November 10, 2016
by TheCuriousCyclist
Filed under Advice, Tech
Over the following weeks, I barraged Zach with questions about customizing the Giro 20, forming a plan of action. The first thing I asked about was color:
Me:
Does Bacchetta offer a color customization option?
Zach:
Bacchetta only offers one colour per model. The Giro A20 is only available in yellow with the area near the head tube white and the chainstays black. The only way to change the color is to take the frame to a powder coater, have the stock powder coat stripped and have it re-coated.
Me:
Would this mean ordering the frame from Bacchetta separately and then building up the bike “from scratch” so-to-speak, instead of ordering the whole bike from them at once?
Zach:
If you like the stock components, it would be least expensive to order a complete bike and remove the only components that are pre-installed at the factory (chain idler, headset, crankset, bottom bracket and front derailer) and then send the bare frame and fork to a powder coater. This is because Bacchetta orders relatively large numbers of components so can get them for a much lower price than I can.
Me:
I get the feeling I’m going to be swapping out almost all the stock components.
Zach:
Then a frame kit is the way to go. When the frame arrives but before we assemble the bike, we can take it to a powder coater. If you wanted decals on it, new decals would need to be ordered from Bacchetta.
This is what a Bacchetta frame kit arrives in.
Here are the parts I want to re-coat. That’s the main boom with all the decals removed, the fork, the kickstand attachment plate, two segments of handlebar riser, and the cap that screws onto the end of the riser to attach the handlebars.

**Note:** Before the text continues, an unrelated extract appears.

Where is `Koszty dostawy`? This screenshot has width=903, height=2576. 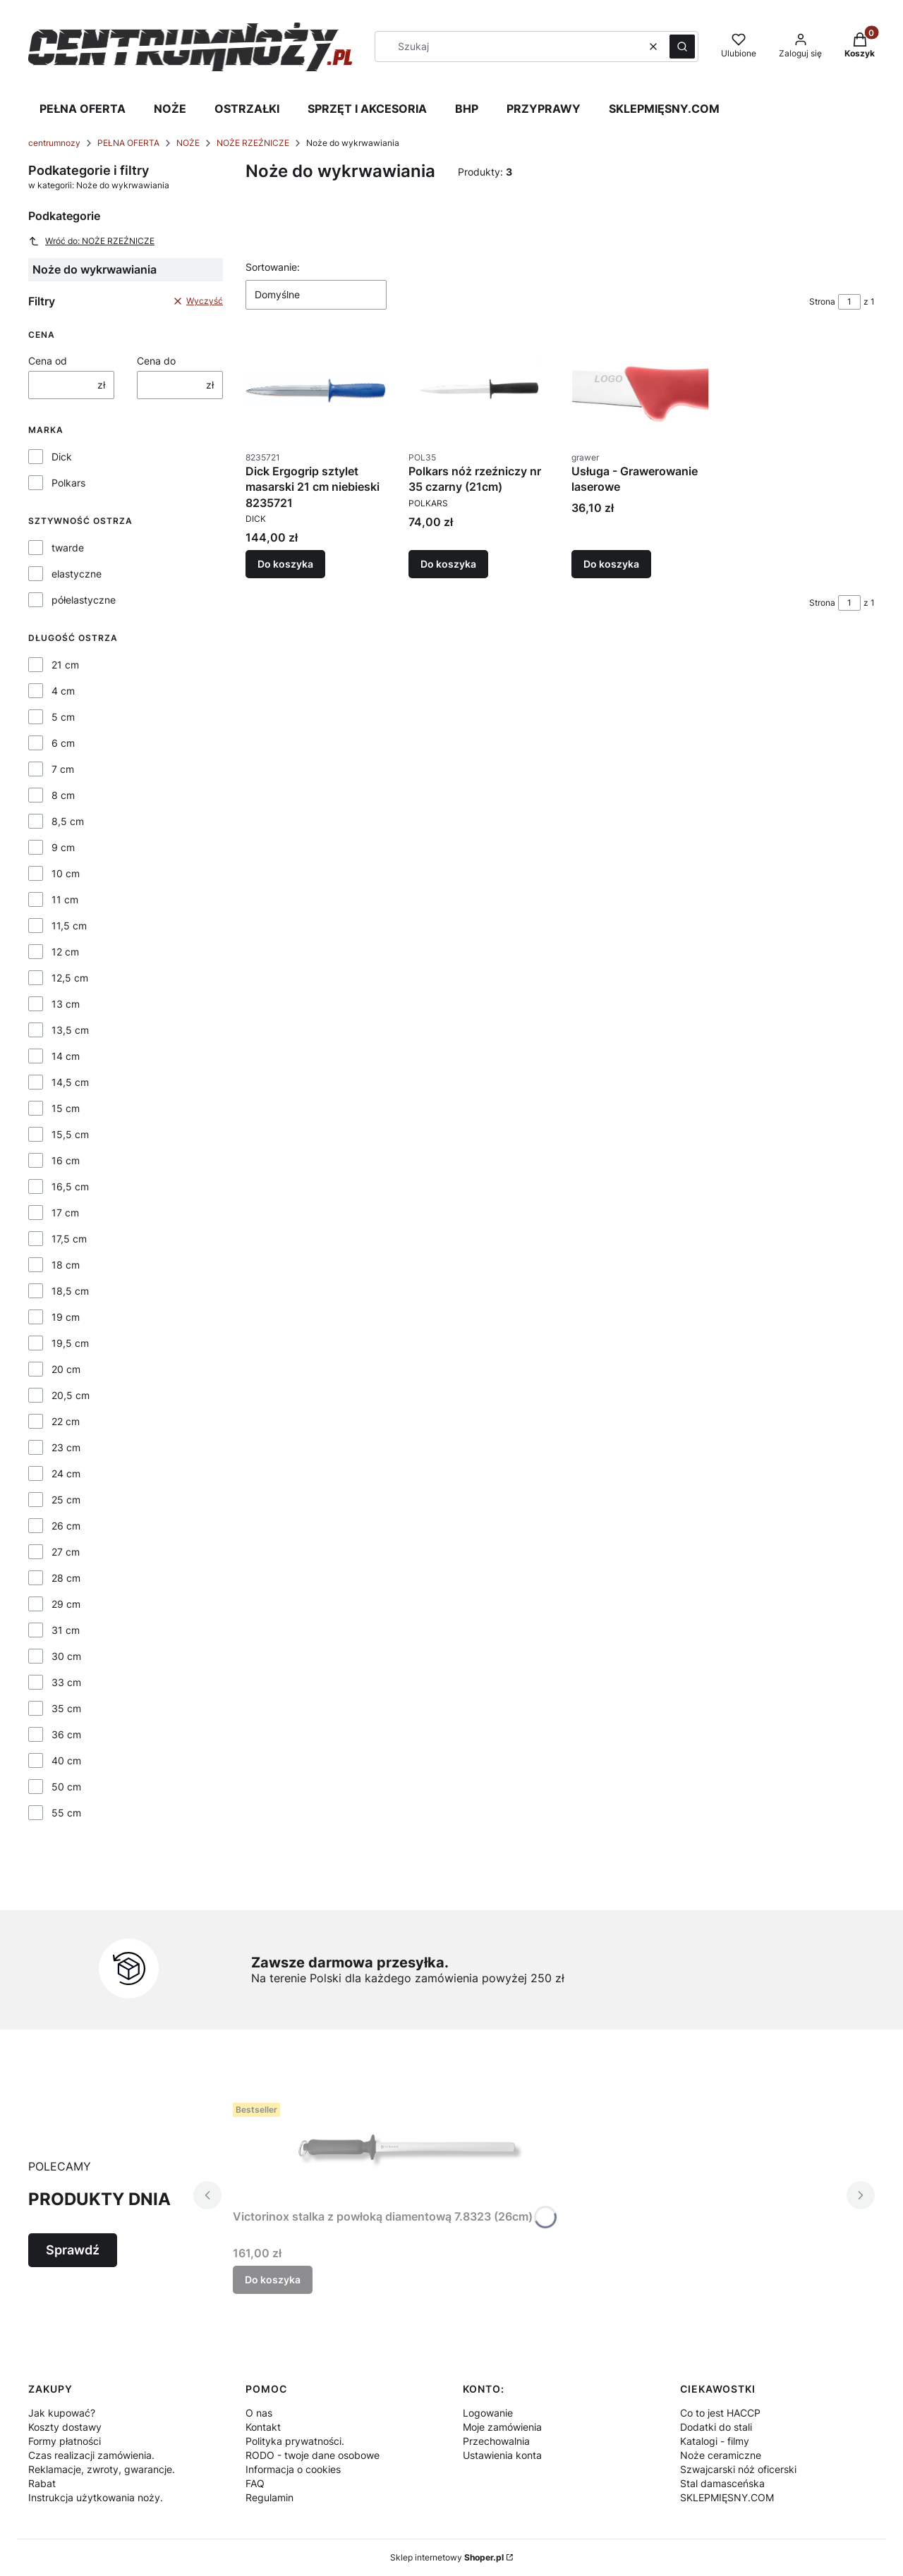 Koszty dostawy is located at coordinates (65, 2427).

The boom of a Giro 20 is made of aluminum, but it comes with metal spacers that attach to the rear dropouts. You can get these in a couple of different sizes, to match different wheels. When re-coating this frame you need to make sure that you don’t coat the inside area where these spacers connect, because the fit has to be precise.
I called and emailed a bunch of different places in the Bay Area, and eventually paid a visit to West Coast Powder Coating in South San Francisco. Just a brief look around at their current projects convinced me that they knew how to properly coat a bike frame.
I dropped off the parts, and in about a week, I came back to find them coated. In general they did an excellent job. The new coat was actually more precise than the original factory one:
Everything that was threaded was left bare, as it should be. The one exception was the spot where the steering column passes through, a.k.a. the “head tube” on a regular bike frame. They’d coated it all the way through:
I wasn’t sure if this would be a problem later. But, I didn’t want to demand a re-do of a job that was already so close to perfect.
So I wandered over to their work area …
… and pilfered a couple of large rubber stoppers from their bin!
It’s possible to remove powder coating with paint thinner. You just have to be very careful to make sure that the thinner only contacts the area you want to remove. It’s also quite toxic. You don’t want to get any on your skin, even for a short while, and the fumes are intense.
I wrapped the stoppers in tinfoil, to keep the paint thinner from dissolving them, then plugged up both ends of the head tube and filled the area inside. The idea is, you let the paint thinner do all the work – softening up the coating – so you don’t have to work so hard scraping it away afterwards.
About an hour later, I pulled out the stoppers, thoroughly rinsed the head tube and everything else, and with only a little bit of poking from a wire brush, the tube was clean.
I also had to remove some of the coating from the curved handlebar stem, because it needed to fit inside the straight piece. I did that by brushing on a few narrow stripes of paint thinner, peeling off the strip that came loose, and cleaning it up with an X-acto knife.
And there we go! A Bacchetta Giro 20 frame in a custom color!